[Opening Extracted records section]

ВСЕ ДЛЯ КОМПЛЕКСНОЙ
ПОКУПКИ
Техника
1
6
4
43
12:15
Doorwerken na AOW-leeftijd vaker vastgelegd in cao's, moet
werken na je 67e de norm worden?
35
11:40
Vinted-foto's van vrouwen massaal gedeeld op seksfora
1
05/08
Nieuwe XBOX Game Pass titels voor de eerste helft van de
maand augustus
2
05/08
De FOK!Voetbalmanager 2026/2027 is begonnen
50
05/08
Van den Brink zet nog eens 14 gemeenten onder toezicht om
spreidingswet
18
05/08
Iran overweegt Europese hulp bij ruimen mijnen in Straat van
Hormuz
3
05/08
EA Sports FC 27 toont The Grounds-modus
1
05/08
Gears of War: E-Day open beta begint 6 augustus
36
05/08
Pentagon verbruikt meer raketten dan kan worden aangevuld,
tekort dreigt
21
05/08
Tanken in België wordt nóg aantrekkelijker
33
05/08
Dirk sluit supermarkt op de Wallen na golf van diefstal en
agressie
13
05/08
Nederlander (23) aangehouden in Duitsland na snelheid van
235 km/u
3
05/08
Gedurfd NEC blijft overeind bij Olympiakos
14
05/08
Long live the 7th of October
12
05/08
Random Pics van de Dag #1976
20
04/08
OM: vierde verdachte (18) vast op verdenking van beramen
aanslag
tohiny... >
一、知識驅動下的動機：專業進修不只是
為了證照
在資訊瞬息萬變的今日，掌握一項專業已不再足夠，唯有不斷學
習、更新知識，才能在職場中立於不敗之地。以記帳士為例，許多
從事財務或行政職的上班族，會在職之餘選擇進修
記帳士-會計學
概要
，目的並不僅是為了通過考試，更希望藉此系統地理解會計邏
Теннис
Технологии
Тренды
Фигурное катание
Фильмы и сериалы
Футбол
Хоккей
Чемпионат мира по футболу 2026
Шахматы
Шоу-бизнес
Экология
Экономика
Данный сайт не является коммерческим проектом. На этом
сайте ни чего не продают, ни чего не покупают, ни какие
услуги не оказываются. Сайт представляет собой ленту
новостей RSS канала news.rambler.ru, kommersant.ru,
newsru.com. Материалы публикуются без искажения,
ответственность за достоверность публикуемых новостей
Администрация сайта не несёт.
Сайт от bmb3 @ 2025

[Closing Extracted records section]
[Opening Extracted records section]

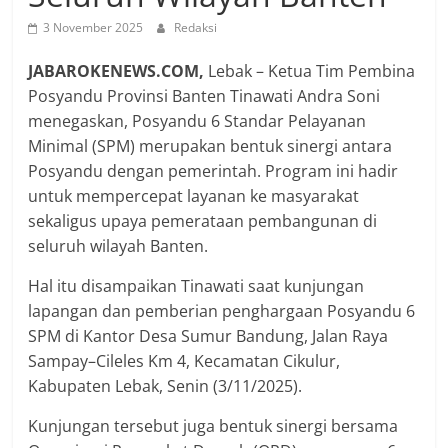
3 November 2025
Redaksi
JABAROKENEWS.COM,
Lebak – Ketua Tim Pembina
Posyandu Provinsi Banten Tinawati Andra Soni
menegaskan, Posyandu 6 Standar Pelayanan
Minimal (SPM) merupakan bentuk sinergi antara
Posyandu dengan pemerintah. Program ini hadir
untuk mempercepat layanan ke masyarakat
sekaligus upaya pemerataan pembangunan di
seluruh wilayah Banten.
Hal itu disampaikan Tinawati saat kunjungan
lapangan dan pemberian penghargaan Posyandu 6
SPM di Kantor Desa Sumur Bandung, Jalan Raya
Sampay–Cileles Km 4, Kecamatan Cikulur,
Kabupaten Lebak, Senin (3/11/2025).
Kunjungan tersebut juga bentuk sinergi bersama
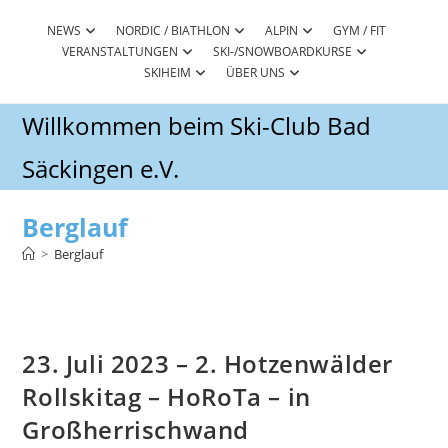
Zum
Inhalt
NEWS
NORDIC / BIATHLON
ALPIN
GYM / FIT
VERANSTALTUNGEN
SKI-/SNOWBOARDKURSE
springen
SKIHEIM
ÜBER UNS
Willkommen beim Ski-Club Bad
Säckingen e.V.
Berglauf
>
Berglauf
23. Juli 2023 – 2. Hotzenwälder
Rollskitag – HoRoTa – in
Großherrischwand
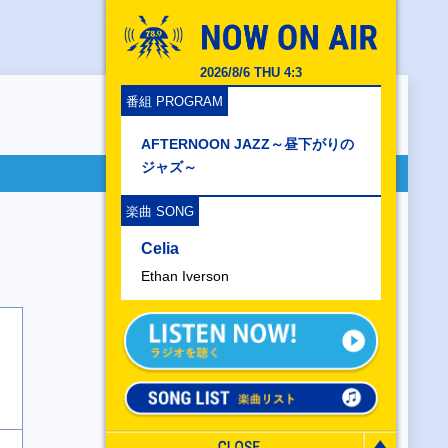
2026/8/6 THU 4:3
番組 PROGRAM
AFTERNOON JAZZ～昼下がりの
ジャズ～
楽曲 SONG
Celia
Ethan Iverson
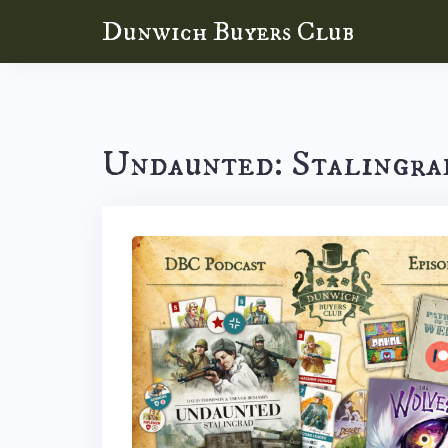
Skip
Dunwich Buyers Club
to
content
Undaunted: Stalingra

[Closing Extracted records section]

Start with the line above that contains "ВСЕ ДЛЯ КОМПЛЕКСНОЙ" and end with the line that contains "Сайт от bmb3 @ 2025". Write out those lines exactly, and only those.

§ Worked solution:
ВСЕ ДЛЯ КОМПЛЕКСНОЙ
ПОКУПКИ
Техника
1
6
4
43
12:15
Doorwerken na AOW-leeftijd vaker vastgelegd in cao's, moet
werken na je 67e de norm worden?
35
11:40
Vinted-foto's van vrouwen massaal gedeeld op seksfora
1
05/08
Nieuwe XBOX Game Pass titels voor de eerste helft van de
maand augustus
2
05/08
De FOK!Voetbalmanager 2026/2027 is begonnen
50
05/08
Van den Brink zet nog eens 14 gemeenten onder toezicht om
spreidingswet
18
05/08
Iran overweegt Europese hulp bij ruimen mijnen in Straat van
Hormuz
3
05/08
EA Sports FC 27 toont The Grounds-modus
1
05/08
Gears of War: E-Day open beta begint 6 augustus
36
05/08
Pentagon verbruikt meer raketten dan kan worden aangevuld,
tekort dreigt
21
05/08
Tanken in België wordt nóg aantrekkelijker
33
05/08
Dirk sluit supermarkt op de Wallen na golf van diefstal en
agressie
13
05/08
Nederlander (23) aangehouden in Duitsland na snelheid van
235 km/u
3
05/08
Gedurfd NEC blijft overeind bij Olympiakos
14
05/08
Long live the 7th of October
12
05/08
Random Pics van de Dag #1976
20
04/08
OM: vierde verdachte (18) vast op verdenking van beramen
aanslag
tohiny... >
一、知識驅動下的動機：專業進修不只是
為了證照
在資訊瞬息萬變的今日，掌握一項專業已不再足夠，唯有不斷學
習、更新知識，才能在職場中立於不敗之地。以記帳士為例，許多
從事財務或行政職的上班族，會在職之餘選擇進修
記帳士-會計學
概要
，目的並不僅是為了通過考試，更希望藉此系統地理解會計邏
Теннис
Технологии
Тренды
Фигурное катание
Фильмы и сериалы
Футбол
Хоккей
Чемпионат мира по футболу 2026
Шахматы
Шоу-бизнес
Экология
Экономика
Данный сайт не является коммерческим проектом. На этом
сайте ни чего не продают, ни чего не покупают, ни какие
услуги не оказываются. Сайт представляет собой ленту
новостей RSS канала news.rambler.ru, kommersant.ru,
newsru.com. Материалы публикуются без искажения,
ответственность за достоверность публикуемых новостей
Администрация сайта не несёт.
Сайт от bmb3 @ 2025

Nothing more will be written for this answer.